> **Task to carry out**:
Take each line from the entries that holds "gmail" and copy it out.

┌─ Task input

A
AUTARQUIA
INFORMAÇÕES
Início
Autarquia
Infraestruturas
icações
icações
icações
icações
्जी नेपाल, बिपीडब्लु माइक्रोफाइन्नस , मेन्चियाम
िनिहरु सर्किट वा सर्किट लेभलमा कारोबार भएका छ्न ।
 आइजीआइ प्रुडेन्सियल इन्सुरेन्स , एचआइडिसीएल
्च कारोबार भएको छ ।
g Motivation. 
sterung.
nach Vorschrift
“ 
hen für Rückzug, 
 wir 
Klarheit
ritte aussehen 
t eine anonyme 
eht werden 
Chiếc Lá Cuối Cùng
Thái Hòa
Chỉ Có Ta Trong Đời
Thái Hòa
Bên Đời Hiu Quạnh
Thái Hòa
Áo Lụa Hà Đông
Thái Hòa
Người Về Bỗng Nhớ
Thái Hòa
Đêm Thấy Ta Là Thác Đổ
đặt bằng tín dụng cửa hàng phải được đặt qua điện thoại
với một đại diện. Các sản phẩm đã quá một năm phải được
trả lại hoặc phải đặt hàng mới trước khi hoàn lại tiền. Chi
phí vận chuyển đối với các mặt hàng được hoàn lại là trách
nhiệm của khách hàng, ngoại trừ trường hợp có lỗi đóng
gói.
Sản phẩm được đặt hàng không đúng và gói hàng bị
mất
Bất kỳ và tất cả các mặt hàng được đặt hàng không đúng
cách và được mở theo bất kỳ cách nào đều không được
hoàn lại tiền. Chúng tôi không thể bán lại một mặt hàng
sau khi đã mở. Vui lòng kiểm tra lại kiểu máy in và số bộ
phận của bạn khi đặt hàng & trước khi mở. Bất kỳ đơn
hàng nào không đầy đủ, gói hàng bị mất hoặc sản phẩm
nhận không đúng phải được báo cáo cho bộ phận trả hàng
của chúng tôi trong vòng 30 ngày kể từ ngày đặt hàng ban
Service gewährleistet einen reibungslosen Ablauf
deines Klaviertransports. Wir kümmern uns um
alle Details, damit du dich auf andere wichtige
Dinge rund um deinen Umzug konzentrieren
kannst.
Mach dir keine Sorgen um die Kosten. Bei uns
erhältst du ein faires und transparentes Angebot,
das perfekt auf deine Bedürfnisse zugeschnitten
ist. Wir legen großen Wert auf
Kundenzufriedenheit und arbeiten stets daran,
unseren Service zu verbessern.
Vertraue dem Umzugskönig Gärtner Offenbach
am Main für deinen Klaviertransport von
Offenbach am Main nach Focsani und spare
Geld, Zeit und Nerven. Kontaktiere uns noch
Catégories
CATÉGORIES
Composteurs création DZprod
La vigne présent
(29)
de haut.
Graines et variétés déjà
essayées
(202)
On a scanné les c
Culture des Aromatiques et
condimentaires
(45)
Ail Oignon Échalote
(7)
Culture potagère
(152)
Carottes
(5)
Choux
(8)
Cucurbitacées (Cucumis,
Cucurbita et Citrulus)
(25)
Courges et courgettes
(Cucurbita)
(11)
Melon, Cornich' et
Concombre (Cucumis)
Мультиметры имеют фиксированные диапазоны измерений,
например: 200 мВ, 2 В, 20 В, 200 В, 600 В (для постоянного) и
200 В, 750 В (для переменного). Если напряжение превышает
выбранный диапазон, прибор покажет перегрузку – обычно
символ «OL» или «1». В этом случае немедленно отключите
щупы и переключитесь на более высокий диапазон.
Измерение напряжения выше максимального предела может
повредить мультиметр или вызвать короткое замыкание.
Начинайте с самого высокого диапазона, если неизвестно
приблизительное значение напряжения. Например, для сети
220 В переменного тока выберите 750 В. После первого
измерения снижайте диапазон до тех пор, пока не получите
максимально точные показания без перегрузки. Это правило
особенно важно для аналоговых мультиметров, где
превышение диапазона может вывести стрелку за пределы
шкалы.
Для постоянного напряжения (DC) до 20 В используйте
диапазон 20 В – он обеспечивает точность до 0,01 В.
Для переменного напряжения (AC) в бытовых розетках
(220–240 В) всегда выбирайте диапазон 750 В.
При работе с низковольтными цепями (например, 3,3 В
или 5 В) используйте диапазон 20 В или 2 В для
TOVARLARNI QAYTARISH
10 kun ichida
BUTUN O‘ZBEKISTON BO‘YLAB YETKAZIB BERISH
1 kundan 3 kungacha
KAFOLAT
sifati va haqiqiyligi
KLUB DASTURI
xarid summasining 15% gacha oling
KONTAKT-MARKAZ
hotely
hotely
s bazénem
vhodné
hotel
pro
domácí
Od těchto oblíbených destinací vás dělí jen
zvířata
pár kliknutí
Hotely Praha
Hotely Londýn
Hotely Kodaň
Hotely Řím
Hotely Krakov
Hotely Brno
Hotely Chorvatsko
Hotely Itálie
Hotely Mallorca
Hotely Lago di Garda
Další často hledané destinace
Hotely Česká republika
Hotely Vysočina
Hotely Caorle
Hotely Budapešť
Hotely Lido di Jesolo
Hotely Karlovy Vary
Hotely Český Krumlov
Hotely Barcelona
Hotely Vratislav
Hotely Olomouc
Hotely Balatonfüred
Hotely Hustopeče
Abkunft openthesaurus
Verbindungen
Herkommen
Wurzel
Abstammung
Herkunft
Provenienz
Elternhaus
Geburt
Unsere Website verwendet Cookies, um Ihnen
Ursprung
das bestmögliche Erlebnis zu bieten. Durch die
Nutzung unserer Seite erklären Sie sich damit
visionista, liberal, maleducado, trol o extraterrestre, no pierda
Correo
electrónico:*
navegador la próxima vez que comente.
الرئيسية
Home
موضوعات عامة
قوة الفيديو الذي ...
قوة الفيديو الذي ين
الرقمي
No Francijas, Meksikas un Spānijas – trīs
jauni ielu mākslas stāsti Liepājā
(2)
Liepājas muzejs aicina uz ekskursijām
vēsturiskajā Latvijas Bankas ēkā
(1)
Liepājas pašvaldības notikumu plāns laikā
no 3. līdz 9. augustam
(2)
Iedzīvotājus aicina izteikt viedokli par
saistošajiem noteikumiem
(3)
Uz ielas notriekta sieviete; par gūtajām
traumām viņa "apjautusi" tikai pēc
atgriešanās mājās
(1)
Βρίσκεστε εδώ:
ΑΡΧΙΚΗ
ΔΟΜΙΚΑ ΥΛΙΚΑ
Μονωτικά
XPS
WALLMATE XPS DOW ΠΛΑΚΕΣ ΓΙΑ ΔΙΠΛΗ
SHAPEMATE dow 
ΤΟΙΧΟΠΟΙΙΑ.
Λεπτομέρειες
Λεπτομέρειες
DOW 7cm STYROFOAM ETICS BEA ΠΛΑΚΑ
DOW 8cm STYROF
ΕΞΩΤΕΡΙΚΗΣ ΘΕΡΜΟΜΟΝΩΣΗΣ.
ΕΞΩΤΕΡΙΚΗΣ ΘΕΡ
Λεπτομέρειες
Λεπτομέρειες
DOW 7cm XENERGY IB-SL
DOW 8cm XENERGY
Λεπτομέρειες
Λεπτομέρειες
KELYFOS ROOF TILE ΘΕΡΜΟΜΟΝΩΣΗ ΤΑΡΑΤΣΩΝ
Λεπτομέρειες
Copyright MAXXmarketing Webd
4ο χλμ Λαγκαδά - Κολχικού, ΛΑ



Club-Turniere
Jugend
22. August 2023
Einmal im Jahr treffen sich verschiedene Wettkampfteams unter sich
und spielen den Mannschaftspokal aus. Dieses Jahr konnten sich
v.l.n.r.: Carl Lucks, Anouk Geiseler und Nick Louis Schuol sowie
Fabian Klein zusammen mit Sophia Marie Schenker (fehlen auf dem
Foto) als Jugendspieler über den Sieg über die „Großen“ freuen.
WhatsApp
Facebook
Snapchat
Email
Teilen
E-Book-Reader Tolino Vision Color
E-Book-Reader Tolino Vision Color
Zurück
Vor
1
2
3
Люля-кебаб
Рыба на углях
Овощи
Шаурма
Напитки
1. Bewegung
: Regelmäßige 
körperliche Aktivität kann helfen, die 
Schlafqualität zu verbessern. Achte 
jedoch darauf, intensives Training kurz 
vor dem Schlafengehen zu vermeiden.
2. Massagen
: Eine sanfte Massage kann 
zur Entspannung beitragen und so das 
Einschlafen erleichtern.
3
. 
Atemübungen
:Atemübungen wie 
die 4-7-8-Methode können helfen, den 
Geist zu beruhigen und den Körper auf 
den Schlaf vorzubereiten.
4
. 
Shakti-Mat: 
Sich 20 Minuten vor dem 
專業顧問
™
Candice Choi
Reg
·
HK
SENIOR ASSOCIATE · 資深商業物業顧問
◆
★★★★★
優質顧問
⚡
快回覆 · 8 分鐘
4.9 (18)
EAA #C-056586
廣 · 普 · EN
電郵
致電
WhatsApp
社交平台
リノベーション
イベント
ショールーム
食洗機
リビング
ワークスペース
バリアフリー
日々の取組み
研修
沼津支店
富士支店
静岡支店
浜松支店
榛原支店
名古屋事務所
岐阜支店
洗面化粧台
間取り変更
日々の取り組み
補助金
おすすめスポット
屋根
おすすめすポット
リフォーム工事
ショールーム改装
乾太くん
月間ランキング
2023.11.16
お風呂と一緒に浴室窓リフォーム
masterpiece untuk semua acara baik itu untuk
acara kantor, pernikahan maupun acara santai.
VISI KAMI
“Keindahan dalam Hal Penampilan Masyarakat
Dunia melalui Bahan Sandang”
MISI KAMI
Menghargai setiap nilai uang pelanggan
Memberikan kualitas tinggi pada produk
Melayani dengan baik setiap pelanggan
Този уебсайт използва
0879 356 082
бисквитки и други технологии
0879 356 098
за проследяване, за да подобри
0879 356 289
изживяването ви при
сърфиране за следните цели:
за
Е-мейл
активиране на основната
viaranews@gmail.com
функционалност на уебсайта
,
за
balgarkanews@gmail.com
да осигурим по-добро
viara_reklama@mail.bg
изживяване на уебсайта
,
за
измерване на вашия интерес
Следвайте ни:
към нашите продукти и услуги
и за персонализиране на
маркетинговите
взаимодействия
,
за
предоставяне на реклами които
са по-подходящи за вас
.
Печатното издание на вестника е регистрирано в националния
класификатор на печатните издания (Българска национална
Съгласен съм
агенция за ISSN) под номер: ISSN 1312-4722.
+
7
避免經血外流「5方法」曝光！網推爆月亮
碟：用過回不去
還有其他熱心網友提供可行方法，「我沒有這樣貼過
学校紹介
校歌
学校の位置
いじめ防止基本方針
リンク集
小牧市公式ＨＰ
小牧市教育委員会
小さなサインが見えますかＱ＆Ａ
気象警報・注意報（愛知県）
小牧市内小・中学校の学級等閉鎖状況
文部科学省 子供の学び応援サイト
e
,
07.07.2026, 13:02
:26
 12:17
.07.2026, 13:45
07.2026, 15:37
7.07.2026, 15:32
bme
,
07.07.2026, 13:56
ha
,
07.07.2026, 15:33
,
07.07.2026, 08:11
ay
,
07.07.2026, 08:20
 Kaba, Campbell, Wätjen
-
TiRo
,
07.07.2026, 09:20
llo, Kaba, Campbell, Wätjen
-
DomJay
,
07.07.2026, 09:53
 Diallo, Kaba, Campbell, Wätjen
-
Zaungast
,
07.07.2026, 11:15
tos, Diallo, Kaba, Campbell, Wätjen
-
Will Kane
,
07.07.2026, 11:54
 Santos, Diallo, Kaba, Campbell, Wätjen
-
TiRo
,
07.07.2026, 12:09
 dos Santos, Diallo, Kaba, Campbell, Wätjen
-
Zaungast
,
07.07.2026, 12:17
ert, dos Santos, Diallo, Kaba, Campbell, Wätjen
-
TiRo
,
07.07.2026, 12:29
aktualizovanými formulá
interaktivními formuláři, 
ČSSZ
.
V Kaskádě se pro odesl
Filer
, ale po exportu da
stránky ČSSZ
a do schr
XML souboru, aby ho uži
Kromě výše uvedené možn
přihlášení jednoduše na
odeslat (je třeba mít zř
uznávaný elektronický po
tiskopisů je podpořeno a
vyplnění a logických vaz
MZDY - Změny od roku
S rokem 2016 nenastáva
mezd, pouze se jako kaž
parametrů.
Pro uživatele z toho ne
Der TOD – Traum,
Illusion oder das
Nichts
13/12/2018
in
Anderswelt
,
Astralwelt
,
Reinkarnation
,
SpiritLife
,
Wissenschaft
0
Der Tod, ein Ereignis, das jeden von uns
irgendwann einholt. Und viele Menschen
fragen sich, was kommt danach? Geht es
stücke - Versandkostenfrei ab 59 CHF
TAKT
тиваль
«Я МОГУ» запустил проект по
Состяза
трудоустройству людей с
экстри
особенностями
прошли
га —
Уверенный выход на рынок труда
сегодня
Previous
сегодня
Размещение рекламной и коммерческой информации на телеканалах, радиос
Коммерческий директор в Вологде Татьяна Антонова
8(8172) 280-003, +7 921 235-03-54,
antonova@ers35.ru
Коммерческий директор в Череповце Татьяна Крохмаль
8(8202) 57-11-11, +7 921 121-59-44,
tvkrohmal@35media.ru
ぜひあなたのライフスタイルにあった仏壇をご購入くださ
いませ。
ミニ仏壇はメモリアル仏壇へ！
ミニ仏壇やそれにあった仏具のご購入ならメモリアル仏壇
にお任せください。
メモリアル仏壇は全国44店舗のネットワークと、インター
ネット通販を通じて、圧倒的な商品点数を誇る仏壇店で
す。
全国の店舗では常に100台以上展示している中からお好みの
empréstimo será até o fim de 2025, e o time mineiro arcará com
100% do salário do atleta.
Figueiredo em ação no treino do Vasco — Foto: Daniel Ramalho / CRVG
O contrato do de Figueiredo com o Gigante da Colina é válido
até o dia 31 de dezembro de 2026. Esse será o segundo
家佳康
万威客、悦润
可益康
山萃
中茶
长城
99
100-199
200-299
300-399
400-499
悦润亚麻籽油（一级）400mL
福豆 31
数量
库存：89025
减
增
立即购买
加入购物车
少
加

└─

> **Solution for this exercise**:
viaranews@gmail.com
balgarkanews@gmail.com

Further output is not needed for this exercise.